Use TensionFX on Your Own Mesh

This is the standard workflow for a normal skeletal mesh (anything that isn't a MetaHuman). It's two parts: assign a Deformer Graph so the mesh writes its stretch/squash vertex colors, then use those vertex colors in a material.

For MetaHumans, follow MetaHumans instead — they need a different deformer and a material-function swap.


Part A — Assign the Deformer Graph

The Deformer Graph is what measures stretch/squash and writes it into the mesh's vertex colors (Red = stretch, Green = squash).

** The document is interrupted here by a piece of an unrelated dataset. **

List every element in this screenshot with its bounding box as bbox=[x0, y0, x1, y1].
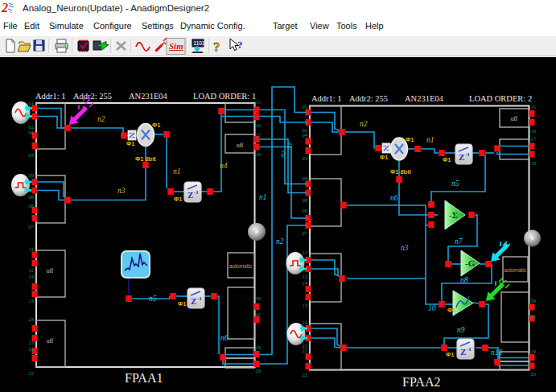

  1. Open your Skeletal Mesh asset.
  2. In the asset Details panel, find Default Mesh Deformer (type deform in the details search box to jump to it).
  3. Set it to the deformer that matches how your mesh moves:
    • DG_TensionFX_LBSkinning — for ordinary skinned meshes (most cases).
    • DG_TensionFX_Morph_and_MLDeformers — if your mesh is driven by morph targets or an ML Deformer.
Default Mesh Deformer setting

That's it for the data. With the deformer assigned, the mesh now writes live stretch/squash into its vertex colors every frame. You can preview the raw vertex colors by temporarily assigning a debug material (M_TensionDebug reads vertex color straight to emissive).

The deformer also exposes power constants inside the graph itself, so you can bias stretch/squash strength at the deformer level (affecting every mesh that uses it) rather than per-material. See Material Controls & Tuning.

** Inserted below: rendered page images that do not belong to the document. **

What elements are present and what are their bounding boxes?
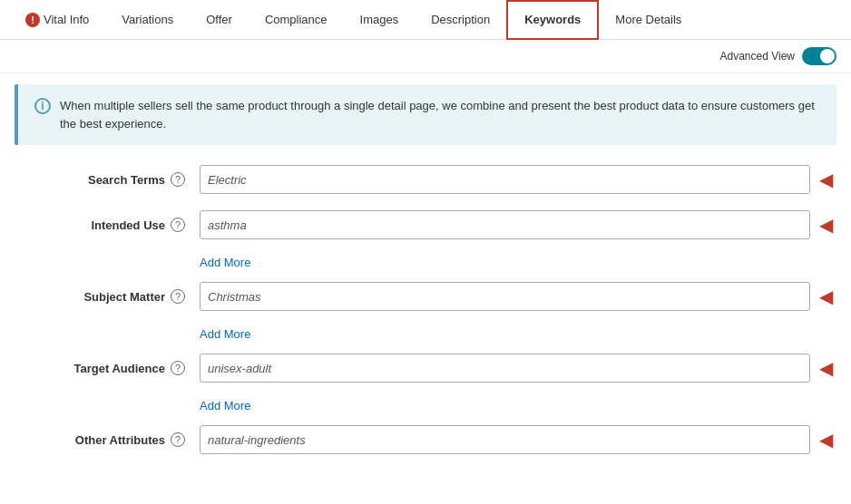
search-terms-input-col: ◀ xyxy=(200,165,833,194)
search-terms-input[interactable] xyxy=(200,165,810,194)
other-attributes-input[interactable] xyxy=(200,425,810,454)
target-audience-label: Target Audience xyxy=(74,362,165,375)
advanced-view-label: Advanced View xyxy=(720,50,796,63)
intended-use-input[interactable] xyxy=(200,210,810,239)
nav-label-more-details: More Details xyxy=(615,13,681,26)
other-attributes-input-col: ◀ xyxy=(200,425,833,454)
intended-use-label-col: Intended Use ? xyxy=(18,210,200,232)
vital-info-error-icon: ! xyxy=(25,13,40,27)
nav-label-vital-info: Vital Info xyxy=(44,13,89,26)
intended-use-add-more-row: Add More xyxy=(18,256,833,269)
nav-item-images[interactable]: Images xyxy=(344,0,416,40)
other-attributes-label: Other Attributes xyxy=(75,433,165,447)
intended-use-help-icon[interactable]: ? xyxy=(171,218,185,232)
nav-item-description[interactable]: Description xyxy=(415,0,506,40)
target-audience-spacer xyxy=(18,399,200,412)
intended-use-row: Intended Use ? ◀ xyxy=(18,210,833,239)
info-banner-text: When multiple sellers sell the same prod… xyxy=(60,97,820,132)
toggle-thumb xyxy=(820,49,835,63)
nav-item-keywords[interactable]: Keywords xyxy=(506,0,599,40)
intended-use-spacer xyxy=(18,256,200,269)
target-audience-help-icon[interactable]: ? xyxy=(171,361,185,375)
nav-item-vital-info[interactable]: ! Vital Info xyxy=(9,0,105,40)
intended-use-label: Intended Use xyxy=(91,218,165,232)
search-terms-label-col: Search Terms ? xyxy=(18,165,200,187)
search-terms-row: Search Terms ? ◀ xyxy=(18,165,833,194)
subject-matter-help-icon[interactable]: ? xyxy=(171,289,185,304)
nav-item-offer[interactable]: Offer xyxy=(190,0,249,40)
subject-matter-spacer xyxy=(18,327,200,341)
nav-label-images: Images xyxy=(360,13,399,26)
intended-use-input-col: ◀ xyxy=(200,210,833,239)
nav-label-offer: Offer xyxy=(206,13,232,26)
advanced-view-row: Advanced View xyxy=(0,40,851,73)
subject-matter-input[interactable] xyxy=(200,282,810,311)
nav-label-compliance: Compliance xyxy=(265,13,328,26)
info-icon: i xyxy=(34,98,51,114)
subject-matter-label-col: Subject Matter ? xyxy=(18,282,200,304)
target-audience-add-more-row: Add More xyxy=(18,399,833,412)
other-attributes-row: Other Attributes ? ◀ xyxy=(18,425,833,454)
subject-matter-row: Subject Matter ? ◀ xyxy=(18,282,833,311)
keywords-form: Search Terms ? ◀ Intended Use ? ◀ Add Mo… xyxy=(0,156,851,489)
nav-item-compliance[interactable]: Compliance xyxy=(249,0,344,40)
nav-label-keywords: Keywords xyxy=(524,13,581,26)
top-navigation: ! Vital Info Variations Offer Compliance… xyxy=(0,0,851,40)
search-terms-arrow-icon: ◀ xyxy=(819,169,833,190)
target-audience-input-col: ◀ xyxy=(200,354,833,383)
search-terms-label: Search Terms xyxy=(88,173,165,187)
subject-matter-input-col: ◀ xyxy=(200,282,833,311)
target-audience-add-more-link[interactable]: Add More xyxy=(200,399,250,412)
target-audience-label-col: Target Audience ? xyxy=(18,354,200,375)
nav-label-description: Description xyxy=(431,13,490,26)
other-attributes-help-icon[interactable]: ? xyxy=(171,432,185,447)
target-audience-arrow-icon: ◀ xyxy=(819,357,833,379)
nav-label-variations: Variations xyxy=(122,13,173,26)
subject-matter-arrow-icon: ◀ xyxy=(819,286,833,307)
intended-use-add-more-link[interactable]: Add More xyxy=(200,256,250,269)
subject-matter-add-more-row: Add More xyxy=(18,327,833,341)
search-terms-help-icon[interactable]: ? xyxy=(171,172,185,187)
other-attributes-label-col: Other Attributes ? xyxy=(18,425,200,447)
intended-use-arrow-icon: ◀ xyxy=(819,214,833,236)
target-audience-input[interactable] xyxy=(200,354,810,383)
subject-matter-label: Subject Matter xyxy=(83,290,165,304)
other-attributes-arrow-icon: ◀ xyxy=(819,429,833,451)
advanced-view-toggle[interactable] xyxy=(802,47,836,65)
info-banner: i When multiple sellers sell the same pr… xyxy=(15,84,836,145)
nav-item-variations[interactable]: Variations xyxy=(105,0,190,40)
nav-item-more-details[interactable]: More Details xyxy=(599,0,698,40)
subject-matter-add-more-link[interactable]: Add More xyxy=(200,327,250,341)
target-audience-row: Target Audience ? ◀ xyxy=(18,354,833,383)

Part B — React to the vertex colors in your material

Now make a material that does something with the stretch/squash values.

The quickest path is to start from the provided example material so you can see the wiring, then adapt it:

  1. Open MI_Sqworm in Content/TensionFX/Examples/Sqworm/Materials/, or open its parent material to see the full graph.
  2. The pattern is simple:
    • A Vertex Color node brings in the values.
    • Red channel = stretch amount, Green channel = squash amount.
    • Those drive color, roughness, and (in the wrinkle example material) procedural wrinkles, each behind an on/off switch and a power/strength control.

Material wiring overview

To use it on your mesh, either assign that material (swapping the base textures for yours) or rebuild the same Vertex-Color→effect wiring in your own material.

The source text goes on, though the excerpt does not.